Na série exibida pela Netflix é trazido outro tipo de violência, também
estrutural, porém muito mais simbólica do que física, a violência embutida na tentativa
de ascender socialmente em ambiente onde as oportunidades não são iguais para
todos os negros. O personagem de Glover tentar ser o empresário do rapper Paper Boi em situações que num primeiro
olhar (quero dizer, num olhar “tipicamente brasileiro”) não trazem nada de
engraçado ou filosoficamente relevante. É aí que está o segredo da série, na
sutileza com que trata os pormenores das relações cotidianas - quem não tem
intimidade com a ironia e o sarcasmo corre o risco de não penetrar na viagem.
Certas situações que podem ser pensadas como humilhantes e geradoras de pura
estigmatização recebem um tratamento que podem fazer o espectador questionar
qual é sua zona de conforto enquanto observador dessa história. Glover consegue
ser sutil quando muitos seriam grosseiros.

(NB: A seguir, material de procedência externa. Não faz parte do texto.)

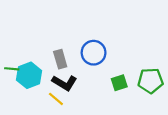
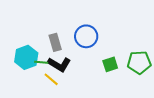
green line: (12, 69) -> (41, 62), moved

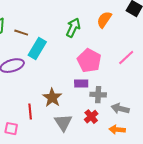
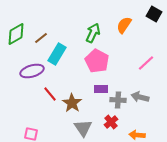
brown line: (21, 33) -> (41, 38), turned -56
pink pentagon: (89, 61) -> (97, 61), moved
gray arrow: (120, 109) -> (140, 97), moved
red line: (30, 112) -> (50, 94), moved, turned -35

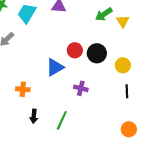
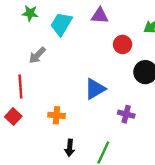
red circle: (75, 50) -> (123, 44), moved

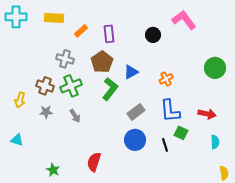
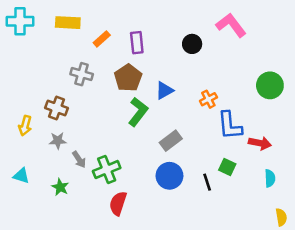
green cross: (71, 86) -> (107, 170), moved
blue L-shape: (170, 111) -> (230, 126), moved
gray arrow: (75, 116) -> (79, 159), moved
green star: (53, 170) -> (60, 187), moved

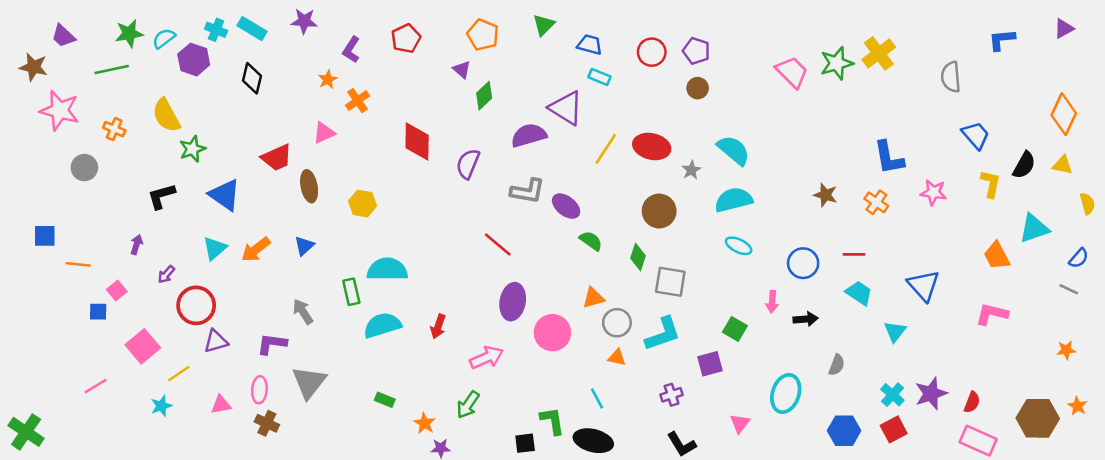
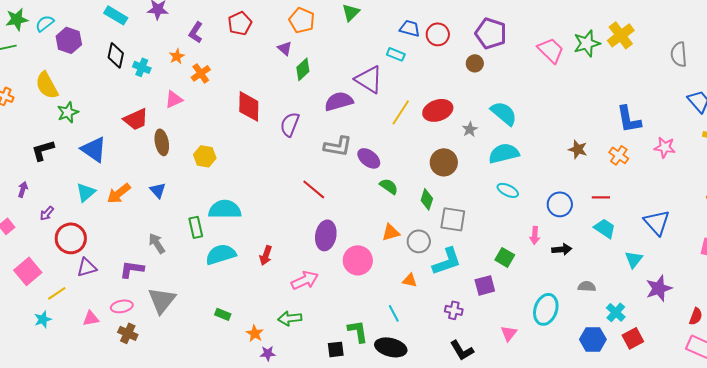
cyan cross: (216, 30) -> (142, 67), moved
blue trapezoid: (590, 45) -> (410, 28), moved
purple pentagon: (696, 51) -> (491, 33), moved, size x1.4
red ellipse: (652, 146) -> (438, 110), turned -32
blue triangle: (304, 246) -> (158, 190), turned -30
gray circle: (617, 323) -> (419, 241), moved
gray semicircle: (837, 365) -> (587, 286), turned -108
pink ellipse: (259, 390) -> (122, 306), turned 75
purple star: (931, 393) -> (659, 288), moved
purple cross: (672, 395) -> (454, 310), turned 30
cyan cross: (892, 395) -> (616, 312), moved
green arrow: (468, 405) -> (290, 318), turned 50

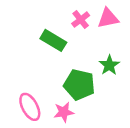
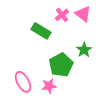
pink triangle: (108, 18) -> (83, 14), turned 48
green pentagon: (79, 85) -> (61, 65), turned 30

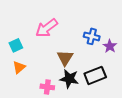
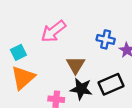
orange triangle: (19, 67) -> (23, 78), size x1.6

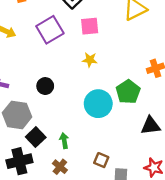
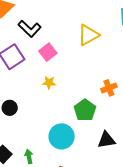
pink square: (90, 26) -> (48, 52), turned -30
cyan circle: (98, 104) -> (62, 136), moved

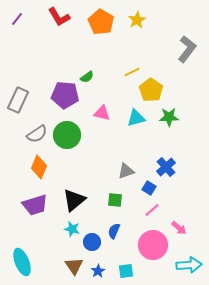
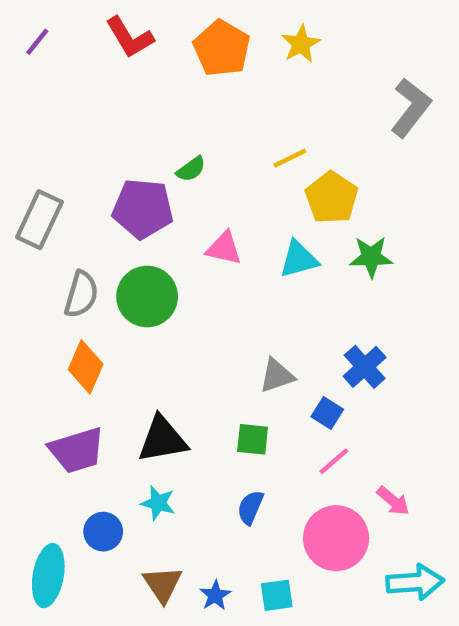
gray semicircle: (37, 134) -> (81, 294), turned -40
black triangle: (74, 200) -> (162, 439), turned 30
blue circle: (92, 242) -> (103, 532), moved
cyan ellipse: (22, 262) -> (48, 576), turned 32

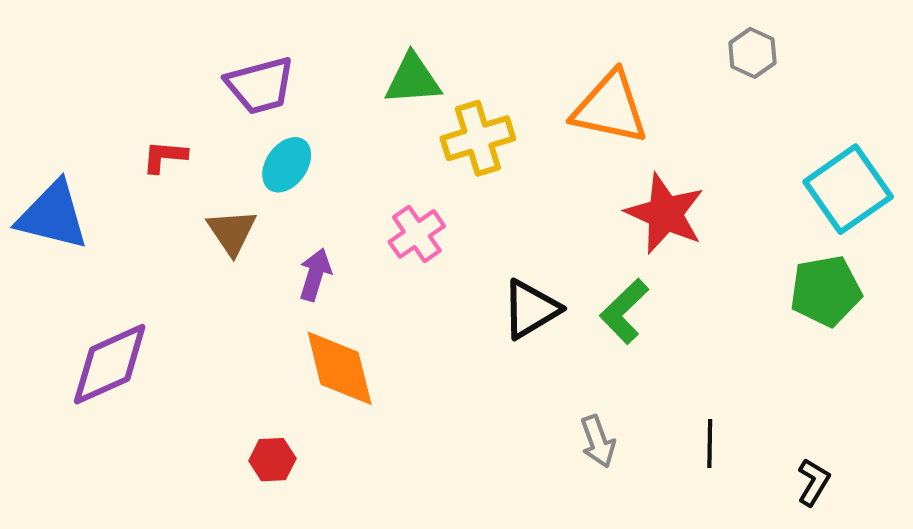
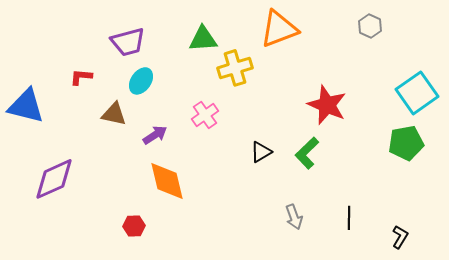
orange triangle: (610, 108) -> (279, 29), moved, turned -33
brown triangle: (232, 232) -> (114, 114), turned -44
purple arrow: (315, 275) -> (155, 135), turned 40
black triangle: (531, 309) -> (261, 152), size x0.7

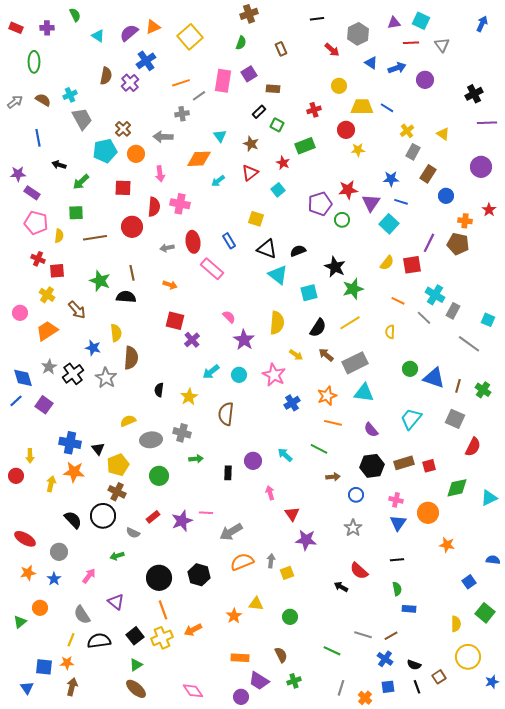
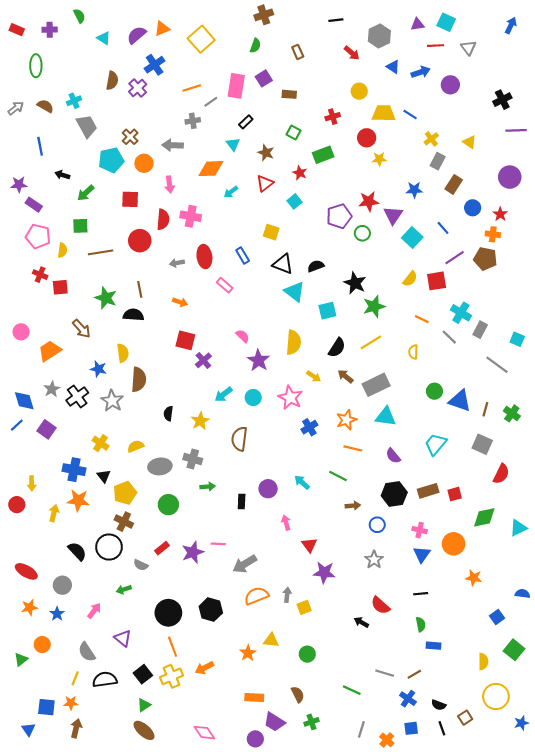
black rectangle: (259, 112) -> (246, 122), moved
blue line: (401, 202) -> (443, 228), moved, turned 32
red star: (489, 210) -> (500, 214), moved
purple line: (429, 243) -> (455, 258), turned 30
pink rectangle: (212, 269) -> (225, 285), size x0.7
yellow cross: (47, 295) -> (101, 443), moved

Já no filme Mais uma página, atravessamos o Atlântico na companhia
de Kagiso Lediga e vamos parar na África do Sul. Quem aqui sabe alguma coisa
sobre a África do Sul além de Mandela e do Apartheid? Esse filme despretensioso
de Lediga (também escrito e protagonizado por ele) nos oferece a oportunidade
para conhecer esse território, mas mesmo assim nunca se está totalmente preparado
para um outro tããão distante. Quem poderia imaginar que os problemas dos negros "não tão pobres" de lá não são tão diferentes dos negros não tão
pobres daqui? Sim, porque, o primeiro choque cultural é perceber que um filme
que se passa em Joanesburgo não tem como foco os negros pobres dos guetos. O
que vemos são negros com um alto padrão de consumo e em um ambiente
universitário. Para não sermos spoiler evitaremos detalhes, contudo é o lugar
de fala do protagonista que desencadeia as questões centrais do filme, o lugar
de fala de um negro de classe média professor universitário problematizador de
questões do cotidiano - alguns de vocês até acham que já conhecem esse filme,
né? Cuidado! Também nessa obra nada é exatamente óbvio e alguns podem até
demorar certo tempo para assimilar o fluxo de ironias!
De todo modo, entre discursos de fora e de dentro da nossa
realidade mais próxima, o olhar de cada um sobre essas obras vai depender das
cores que aprendeu a usar no seu cotidiano e das consequências que esse matiz de
cores pode oferecer. Nesse sentido assista essas obras e perceba se elas vibram
em preto e branco ou de acordo com o colorismo que é ensinado nas redes sociais.